- WHAT IS BEING ASKED:
Scan the entries below, and for each line that includes the word "their", make a copy.

(Extracted page text data)
+ + + +

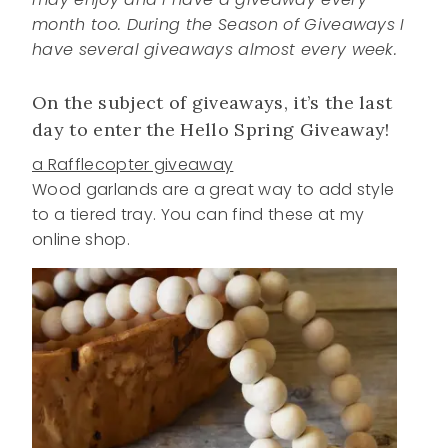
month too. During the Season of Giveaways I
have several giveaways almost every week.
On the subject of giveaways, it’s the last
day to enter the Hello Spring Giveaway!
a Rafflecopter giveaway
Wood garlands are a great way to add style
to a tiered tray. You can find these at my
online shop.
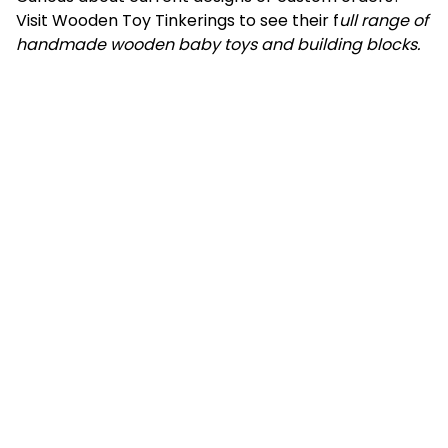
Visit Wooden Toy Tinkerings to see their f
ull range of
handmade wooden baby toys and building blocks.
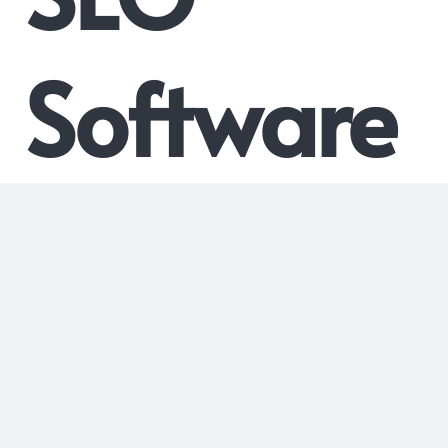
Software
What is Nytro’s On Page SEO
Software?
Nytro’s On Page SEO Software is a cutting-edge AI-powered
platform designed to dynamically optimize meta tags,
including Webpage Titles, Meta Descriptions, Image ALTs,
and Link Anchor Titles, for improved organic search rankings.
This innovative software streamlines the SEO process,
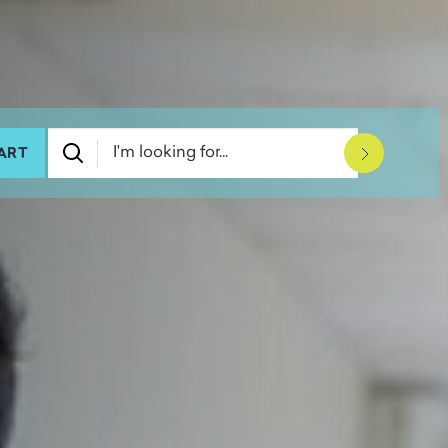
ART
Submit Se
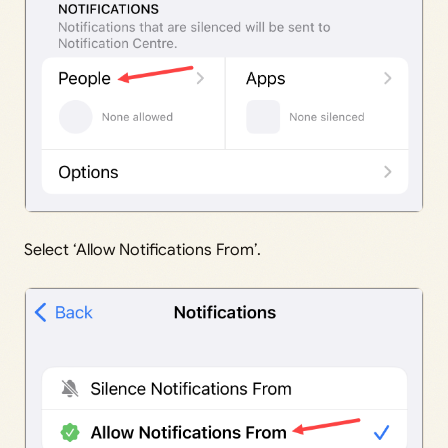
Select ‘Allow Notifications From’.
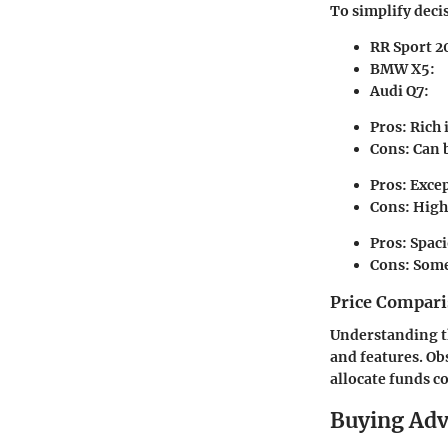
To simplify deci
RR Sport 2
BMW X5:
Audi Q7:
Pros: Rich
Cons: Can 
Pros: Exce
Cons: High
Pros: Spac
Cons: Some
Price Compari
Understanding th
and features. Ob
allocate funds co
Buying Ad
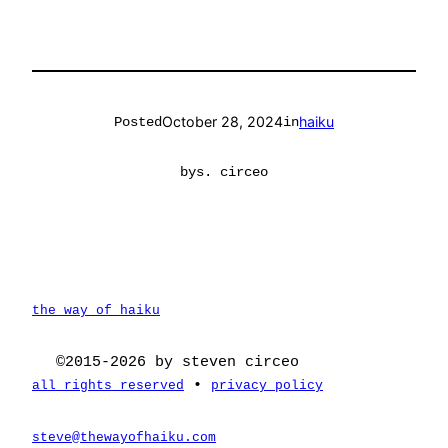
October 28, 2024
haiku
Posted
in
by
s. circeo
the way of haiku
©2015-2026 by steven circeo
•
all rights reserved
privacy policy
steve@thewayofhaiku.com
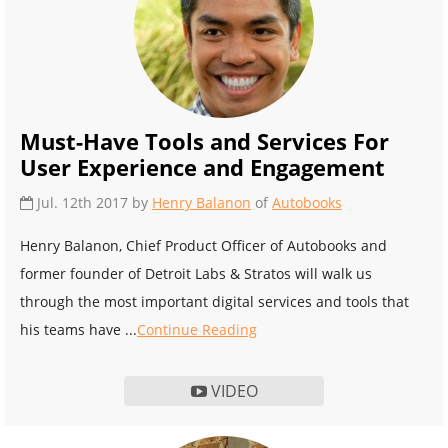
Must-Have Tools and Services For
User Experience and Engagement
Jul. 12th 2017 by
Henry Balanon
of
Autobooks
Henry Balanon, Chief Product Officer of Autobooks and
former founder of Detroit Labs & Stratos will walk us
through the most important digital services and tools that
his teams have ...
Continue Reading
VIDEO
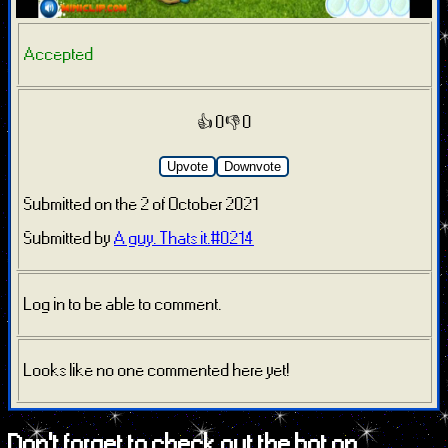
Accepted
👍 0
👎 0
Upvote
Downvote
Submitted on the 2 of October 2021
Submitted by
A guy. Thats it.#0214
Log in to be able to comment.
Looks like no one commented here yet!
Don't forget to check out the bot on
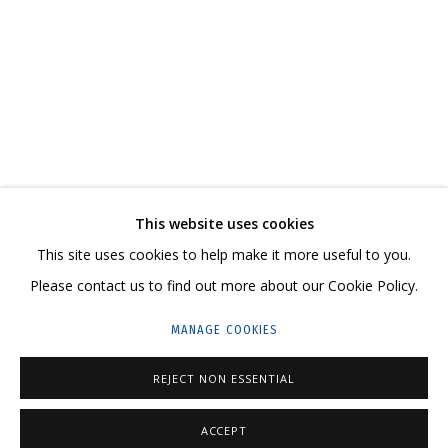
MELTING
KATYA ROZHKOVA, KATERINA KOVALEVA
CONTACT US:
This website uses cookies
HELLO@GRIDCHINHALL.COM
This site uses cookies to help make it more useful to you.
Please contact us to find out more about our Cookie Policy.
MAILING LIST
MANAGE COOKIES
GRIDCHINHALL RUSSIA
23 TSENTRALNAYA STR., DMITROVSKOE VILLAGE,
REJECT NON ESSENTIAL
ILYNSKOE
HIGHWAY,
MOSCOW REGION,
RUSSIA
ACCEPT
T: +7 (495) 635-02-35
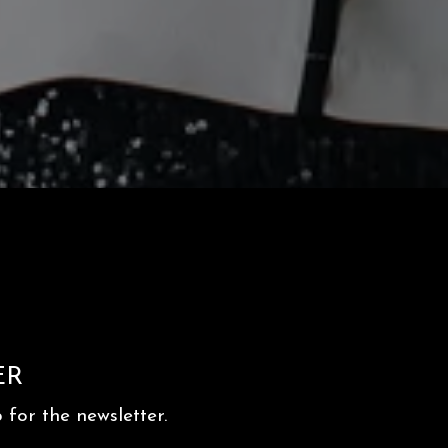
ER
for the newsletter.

+ + + +

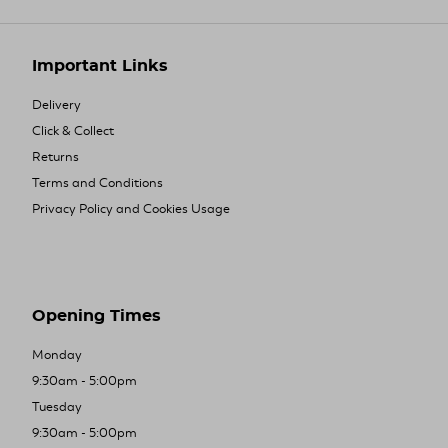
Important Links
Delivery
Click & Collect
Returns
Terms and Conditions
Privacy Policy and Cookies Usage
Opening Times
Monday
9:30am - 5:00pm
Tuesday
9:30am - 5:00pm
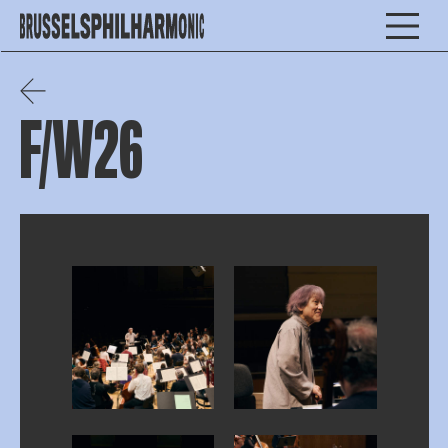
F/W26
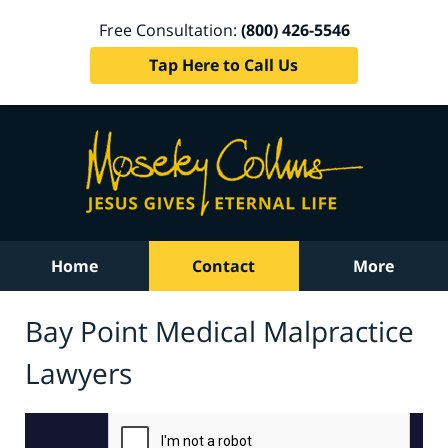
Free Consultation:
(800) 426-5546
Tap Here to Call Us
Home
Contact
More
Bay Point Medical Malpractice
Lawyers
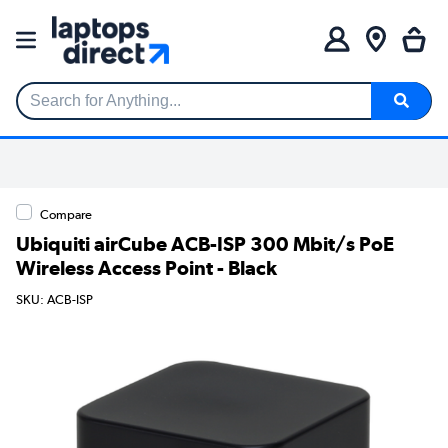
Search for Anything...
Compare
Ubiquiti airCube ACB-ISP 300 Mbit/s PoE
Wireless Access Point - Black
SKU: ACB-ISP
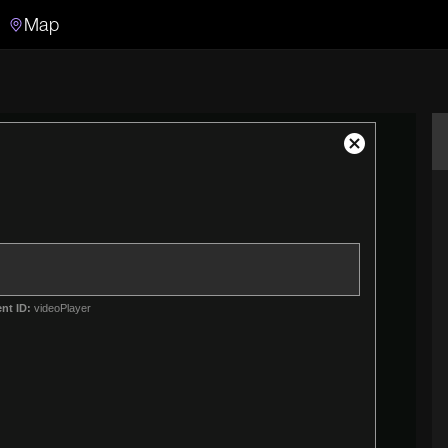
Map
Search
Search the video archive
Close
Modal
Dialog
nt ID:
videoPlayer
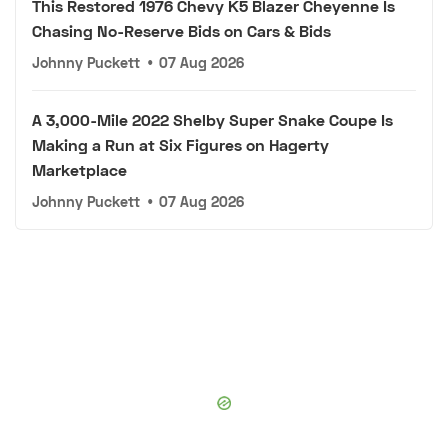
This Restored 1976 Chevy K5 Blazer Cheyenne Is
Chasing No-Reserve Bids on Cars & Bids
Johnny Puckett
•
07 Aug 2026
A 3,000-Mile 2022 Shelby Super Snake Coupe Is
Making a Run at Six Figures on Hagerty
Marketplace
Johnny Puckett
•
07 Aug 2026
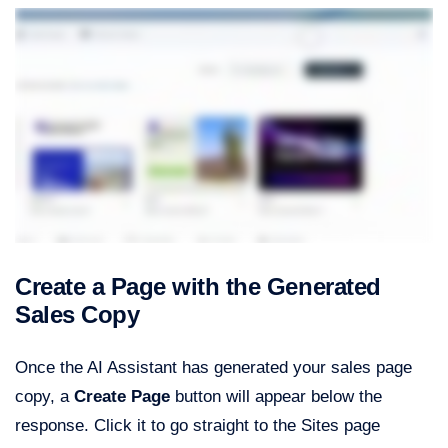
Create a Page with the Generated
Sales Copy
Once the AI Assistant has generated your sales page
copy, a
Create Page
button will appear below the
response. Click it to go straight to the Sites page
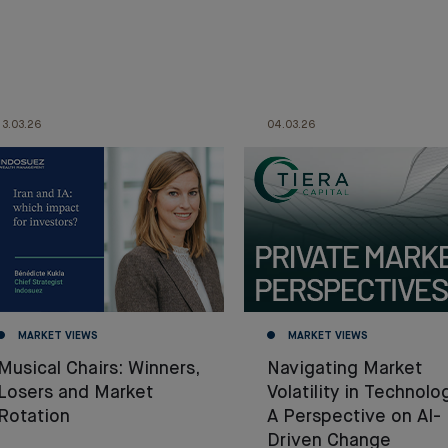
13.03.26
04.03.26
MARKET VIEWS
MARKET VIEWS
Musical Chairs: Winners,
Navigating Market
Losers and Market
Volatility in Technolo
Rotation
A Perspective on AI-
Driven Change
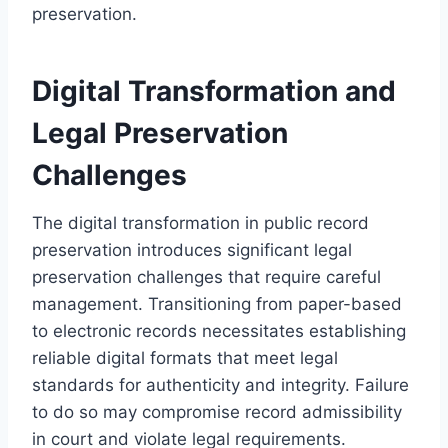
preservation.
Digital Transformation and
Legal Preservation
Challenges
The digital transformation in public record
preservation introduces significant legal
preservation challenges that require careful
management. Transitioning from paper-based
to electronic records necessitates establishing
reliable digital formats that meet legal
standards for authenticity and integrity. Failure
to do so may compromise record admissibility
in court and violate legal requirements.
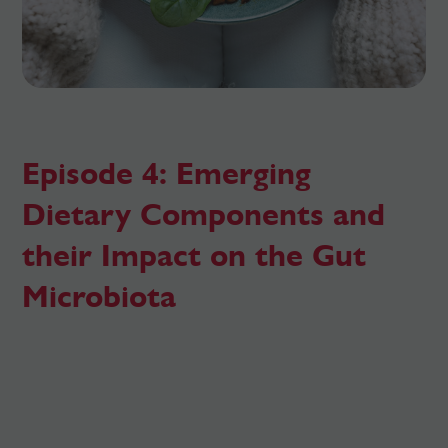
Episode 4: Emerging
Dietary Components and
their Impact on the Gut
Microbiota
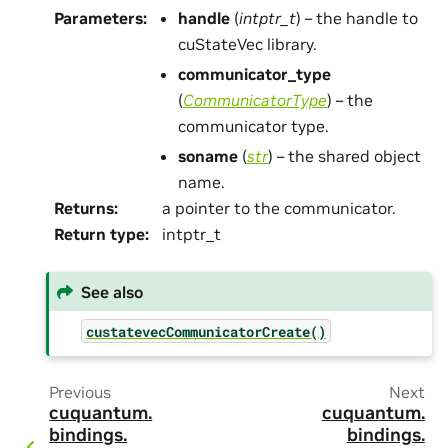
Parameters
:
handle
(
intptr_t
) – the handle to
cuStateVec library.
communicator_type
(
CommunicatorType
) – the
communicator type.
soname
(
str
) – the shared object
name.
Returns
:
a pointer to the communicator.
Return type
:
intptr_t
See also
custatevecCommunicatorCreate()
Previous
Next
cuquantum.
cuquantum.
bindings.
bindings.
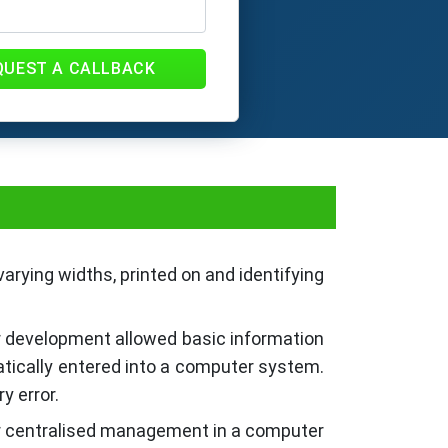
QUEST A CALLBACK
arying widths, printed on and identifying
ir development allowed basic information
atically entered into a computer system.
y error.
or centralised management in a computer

+ + + +

- RESPONSE TO THIS TASK:
Visit Wooden Toy Tinkerings to see their f
their Impact on the Gut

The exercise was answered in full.